• [About this task] Could you return all of the entries below exactly, minus the pictures?
=== Recorded data ===
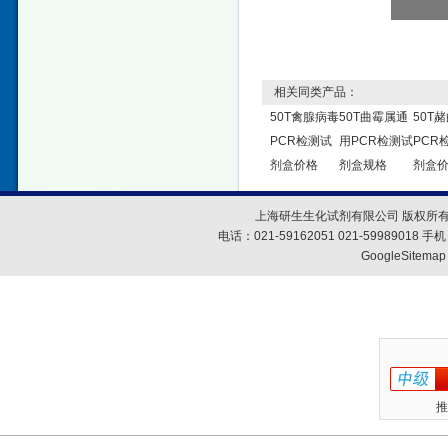
相关同类产品：
50T禽腺病毒
50T曲霉属通
50T
PCR检测试
用PCR检测试
PCR
剂盒价格
剂盒规格
剂盒
上海研生生化试剂有限公司 版权所有
电话：021-59162051 021-59989018
GoogleSitemap
推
===
• [Exercise result]
相关同类产品：
50T禽腺病毒
50T曲霉属通
50T
PCR检测试
用PCR检测试
PCR
剂盒价格
剂盒规格
剂盒
上海研生生化试剂有限公司 版权所有
电话：021-59162051 021-59989018
GoogleSitemap
推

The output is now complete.